Why is simulating quantum systems classically intractable, but a quantum computer can do it efficiently?
Think about your answer, then reveal below.
Model answer: Classical simulation requires exponentially many parameters to describe a quantum state: a system of n qubits requires 2^n complex amplitudes to fully specify. Classically simulating n=100 qubits requires storing 2^100 ≈ 10^30 complex numbers, which is impossible. A quantum computer directly encodes the n-qubit state, using only n qubits. Time evolution of the quantum state is also exponentially hard classically (each timestep multiplies by the 2^n × 2^n Hamiltonian matrix), but on a quantum computer, applying gates directly evolves the state in time linear in the circuit depth. This exponential advantage is the reason quantum simulation is one of the most promising near-term applications.
The exponential cost of classical simulation is the key motivation for quantum computing in chemistry and materials science. This advantage is relative (not absolute), but sufficient to make otherwise intractable simulations possible.

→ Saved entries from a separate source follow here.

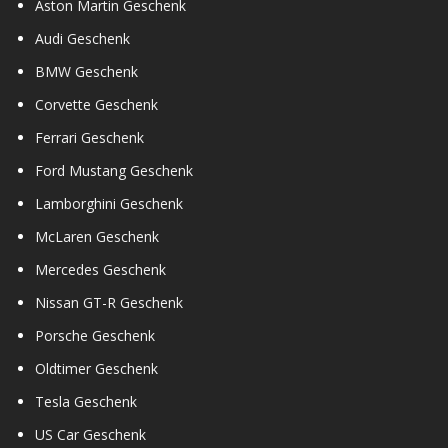
Aston Martin Geschenk
Audi Geschenk
BMW Geschenk
Corvette Geschenk
Ferrari Geschenk
Ford Mustang Geschenk
Lamborghini Geschenk
McLaren Geschenk
Mercedes Geschenk
Nissan GT-R Geschenk
Porsche Geschenk
Oldtimer Geschenk
Tesla Geschenk
US Car Geschenk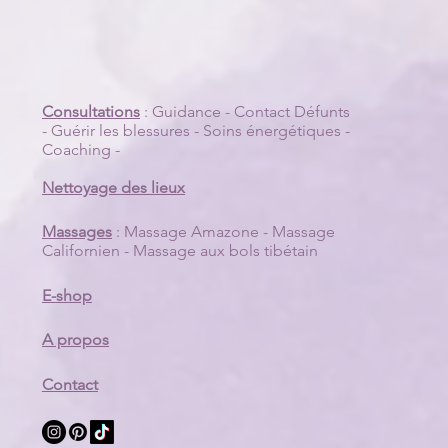
Consultations
:
Guidance
-
Contact Défunts
-
Guérir les blessures
-
Soins énergétiques
-
Coaching
-
Nettoyage des lieux
Massages
:
Massage Amazone
-
Massage
Californien
-
Massage aux bols tibétain
E-shop
A propos
Contact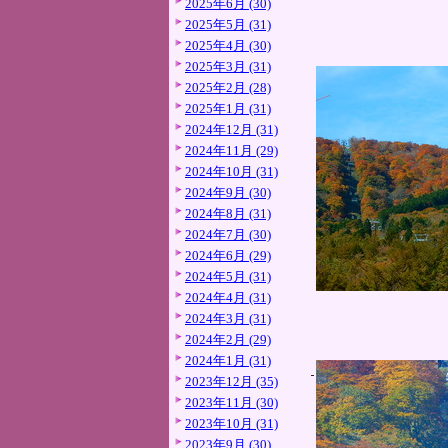
2025年6月 (30)
2025年5月 (31)
2025年4月 (30)
2025年3月 (31)
2025年2月 (28)
2025年1月 (31)
2024年12月 (31)
2024年11月 (29)
2024年10月 (31)
2024年9月 (30)
2024年8月 (31)
2024年7月 (30)
2024年6月 (29)
2024年5月 (31)
2024年4月 (31)
2024年3月 (31)
2024年2月 (29)
2024年1月 (31)
2023年12月 (35)
2023年11月 (30)
2023年10月 (31)
2023年9月 (30)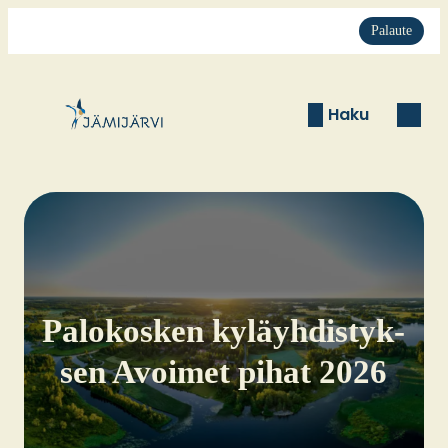
Palaute
Haku
Palo­kos­ken kyläyh­dis­tyk­
sen Avoi­met pihat 2026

Question 2 Multiple Choice
The Trotter-Suzuki formula breaks e^{i H t} into products of e^{i H_i t/k} for k segments. What is the error when using a finite k?
AError is O(t^2 / k)
BError is O(t^3 / k^2)
CError is O(1 / k^2), independent of t
DTrotter-Suzuki is exact; there is no error
The first-order Trotter formula has error O(t^3 / k^2). This is derived from the Baker-Campbell-Hausdorff formula; successive Trotter applications compound errors. Practical implementations use higher-order Suzuki formulas (4th order, 6th order) with better error scaling. The dependence on t^3 reflects that longer simulations accumulate more error. For practical quantum simulations, choosing k (number of segments) is a crucial trade-off: larger k reduces error but requires more gates.
Question 3 True / False
Variational approaches (VQE, QAOA) for quantum simulation use classical-quantum feedback loops. What is the advantage over direct Hamiltonian simulation?
TTrue
FFalse
Answer: True
Variational approaches run on near-term noisy devices by keeping circuit depth shallow, avoiding the accumulation of gate errors from many gates. Direct Hamiltonian simulation requires accurately implementing U = e^{i H t}, which for long times t requires many gates and deep circuits. Variational methods use a shallow ansatz (parameterized circuit), estimate its energy via measurements, and classically optimize parameters. This trades off the rigor of simulating the true Hamiltonian for practicality on NISQ devices. The trade-off is worthwhile when you only need the ground state energy or low-lying excitations, not the full time-evolved state.